▸ **What the task requires**:
Restate all the lines below word for word, but omit the pictures.

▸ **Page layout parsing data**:
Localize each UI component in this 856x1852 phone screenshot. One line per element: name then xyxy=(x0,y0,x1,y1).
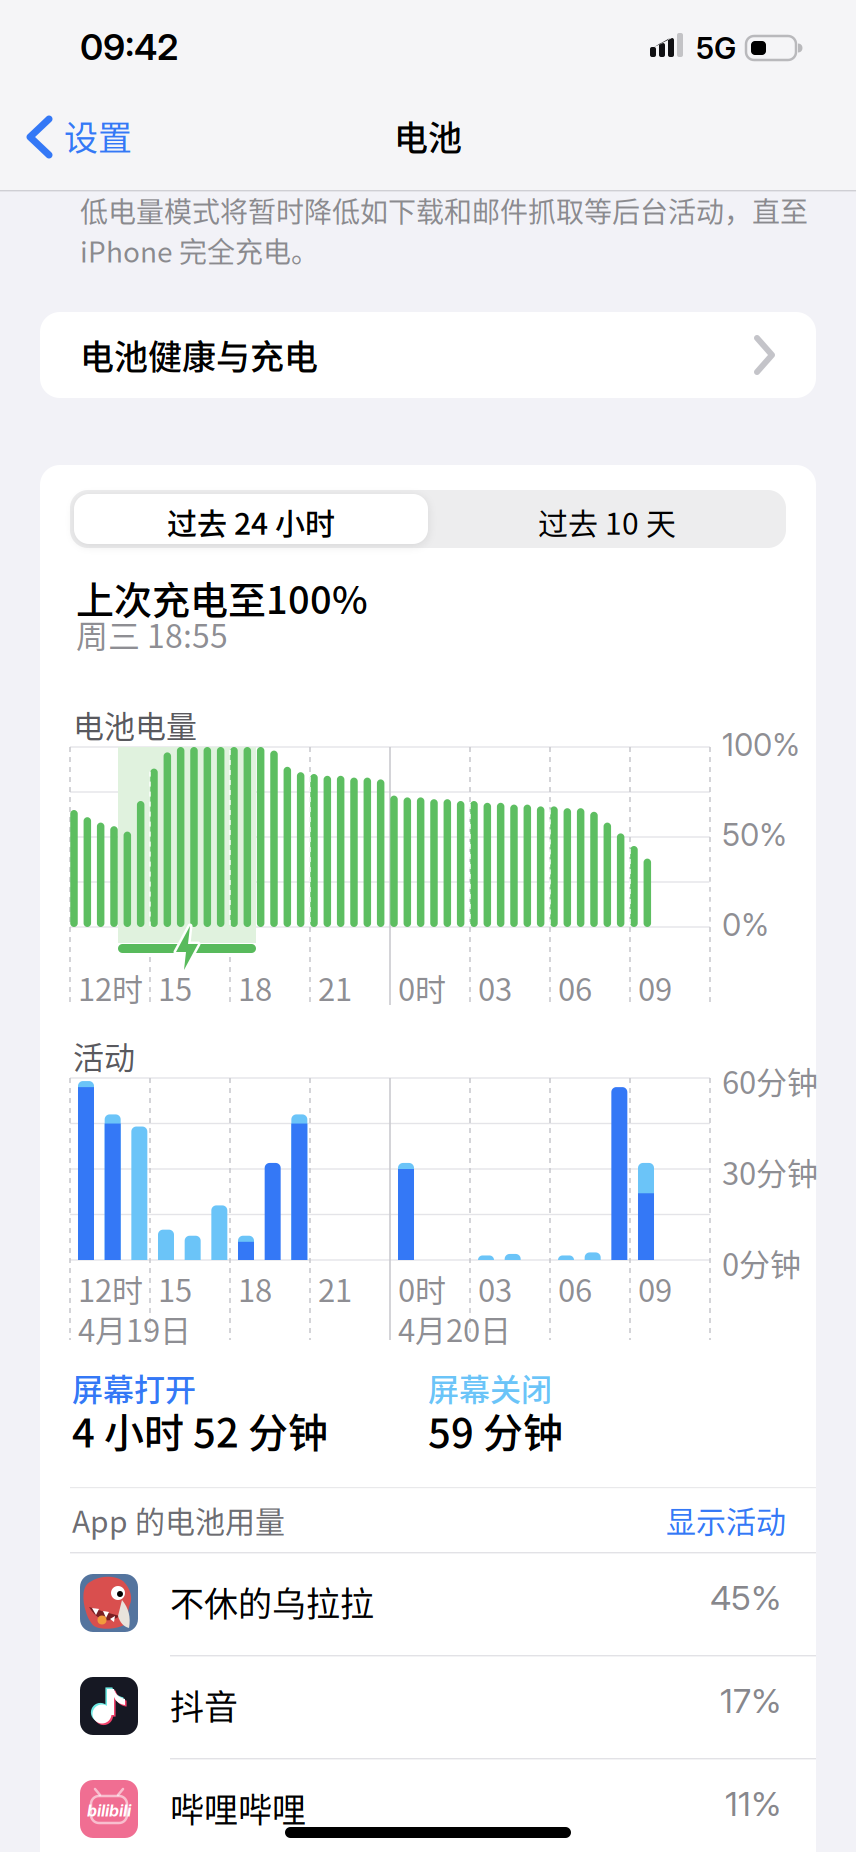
staticText: 45% xyxy=(710,1577,781,1618)
staticText: 抖音 xyxy=(170,1680,238,1729)
staticText: 电池电量 xyxy=(73,702,197,747)
staticText: 50% xyxy=(722,816,787,854)
staticText: 4月19日 xyxy=(78,1306,191,1351)
staticText: 59 分钟 xyxy=(428,1401,563,1459)
staticText: 0% xyxy=(722,906,769,944)
staticText: 电池 xyxy=(394,111,462,160)
staticText: 11% xyxy=(725,1783,781,1824)
staticText: 0分钟 xyxy=(722,1240,801,1285)
staticText: 21 xyxy=(318,965,352,1010)
staticText: 17% xyxy=(720,1680,781,1721)
staticText: iPhone 完全充电。 xyxy=(80,230,319,270)
staticText: 09:42 xyxy=(80,25,178,69)
staticText: 周三 18:55 xyxy=(76,611,228,657)
staticText: 15 xyxy=(158,965,192,1010)
staticText: 上次充电至100% xyxy=(76,570,368,625)
staticText: 0时 xyxy=(398,965,446,1010)
staticText: 过去 10 天 xyxy=(538,500,676,543)
staticText: 18 xyxy=(238,1266,272,1311)
staticText: 过去 24 小时 xyxy=(167,500,335,543)
staticText: 03 xyxy=(478,1266,512,1311)
staticText: 不休的乌拉拉 xyxy=(170,1577,374,1626)
staticText: 4月20日 xyxy=(398,1306,511,1351)
staticText: 06 xyxy=(558,1266,592,1311)
staticText: 12时 xyxy=(78,1266,143,1311)
staticText: 60分钟 xyxy=(722,1058,818,1103)
staticText: 哔哩哔哩 xyxy=(170,1783,306,1832)
staticText: 09 xyxy=(638,965,672,1010)
staticText: 低电量模式将暂时降低如下载和邮件抓取等后台活动，直至 xyxy=(80,190,808,230)
staticText: 活动 xyxy=(73,1033,135,1078)
staticText: App 的电池用量 xyxy=(72,1498,285,1541)
staticText: 屏幕打开 xyxy=(72,1365,196,1410)
staticText: 30分钟 xyxy=(722,1149,818,1194)
staticText: 06 xyxy=(558,965,592,1010)
staticText: 4 小时 52 分钟 xyxy=(72,1401,328,1459)
staticText: 0时 xyxy=(398,1266,446,1311)
staticText: 设置 xyxy=(64,111,132,160)
staticText: 100% xyxy=(722,726,800,764)
staticText: 电池健康与充电 xyxy=(80,330,318,379)
staticText: bilibili xyxy=(87,1801,131,1820)
staticText: 5G xyxy=(696,30,736,66)
staticText: 15 xyxy=(158,1266,192,1311)
staticText: 12时 xyxy=(78,965,143,1010)
staticText: 18 xyxy=(238,965,272,1010)
staticText: 21 xyxy=(318,1266,352,1311)
staticText: 显示活动 xyxy=(666,1498,786,1541)
staticText: 09 xyxy=(638,1266,672,1311)
staticText: 屏幕关闭 xyxy=(428,1365,552,1410)
staticText: 03 xyxy=(478,965,512,1010)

▸ **Response**:
Localize each UI component in this 856x1852 phone screenshot. One line per element: name then xyxy=(x0,y0,x1,y1).
staticText: 45% xyxy=(710,1577,781,1618)
staticText: 抖音 xyxy=(170,1680,238,1729)
staticText: 电池电量 xyxy=(73,702,197,747)
staticText: 50% xyxy=(722,816,787,854)
staticText: 4月19日 xyxy=(78,1306,191,1351)
staticText: 59 分钟 xyxy=(428,1401,563,1459)
staticText: 0% xyxy=(722,906,769,944)
staticText: 电池 xyxy=(394,111,462,160)
staticText: 11% xyxy=(725,1783,781,1824)
staticText: 0分钟 xyxy=(722,1240,801,1285)
staticText: 21 xyxy=(318,965,352,1010)
staticText: 17% xyxy=(720,1680,781,1721)
staticText: iPhone 完全充电。 xyxy=(80,230,319,270)
staticText: 09:42 xyxy=(80,25,178,69)
staticText: 周三 18:55 xyxy=(76,611,228,657)
staticText: 15 xyxy=(158,965,192,1010)
staticText: 上次充电至100% xyxy=(76,570,368,625)
staticText: 0时 xyxy=(398,965,446,1010)
staticText: 过去 10 天 xyxy=(538,500,676,543)
staticText: 18 xyxy=(238,1266,272,1311)
staticText: 过去 24 小时 xyxy=(167,500,335,543)
staticText: 03 xyxy=(478,1266,512,1311)
staticText: 不休的乌拉拉 xyxy=(170,1577,374,1626)
staticText: 4月20日 xyxy=(398,1306,511,1351)
staticText: 06 xyxy=(558,1266,592,1311)
staticText: 12时 xyxy=(78,1266,143,1311)
staticText: 60分钟 xyxy=(722,1058,818,1103)
staticText: 哔哩哔哩 xyxy=(170,1783,306,1832)
staticText: 09 xyxy=(638,965,672,1010)
staticText: 低电量模式将暂时降低如下载和邮件抓取等后台活动，直至 xyxy=(80,190,808,230)
staticText: 活动 xyxy=(73,1033,135,1078)
staticText: App 的电池用量 xyxy=(72,1498,285,1541)
staticText: 屏幕打开 xyxy=(72,1365,196,1410)
staticText: 30分钟 xyxy=(722,1149,818,1194)
staticText: 06 xyxy=(558,965,592,1010)
staticText: 4 小时 52 分钟 xyxy=(72,1401,328,1459)
staticText: 0时 xyxy=(398,1266,446,1311)
staticText: 设置 xyxy=(64,111,132,160)
staticText: 100% xyxy=(722,726,800,764)
staticText: 电池健康与充电 xyxy=(80,330,318,379)
staticText: bilibili xyxy=(87,1801,131,1820)
staticText: 5G xyxy=(696,30,736,66)
staticText: 15 xyxy=(158,1266,192,1311)
staticText: 12时 xyxy=(78,965,143,1010)
staticText: 18 xyxy=(238,965,272,1010)
staticText: 21 xyxy=(318,1266,352,1311)
staticText: 显示活动 xyxy=(666,1498,786,1541)
staticText: 09 xyxy=(638,1266,672,1311)
staticText: 屏幕关闭 xyxy=(428,1365,552,1410)
staticText: 03 xyxy=(478,965,512,1010)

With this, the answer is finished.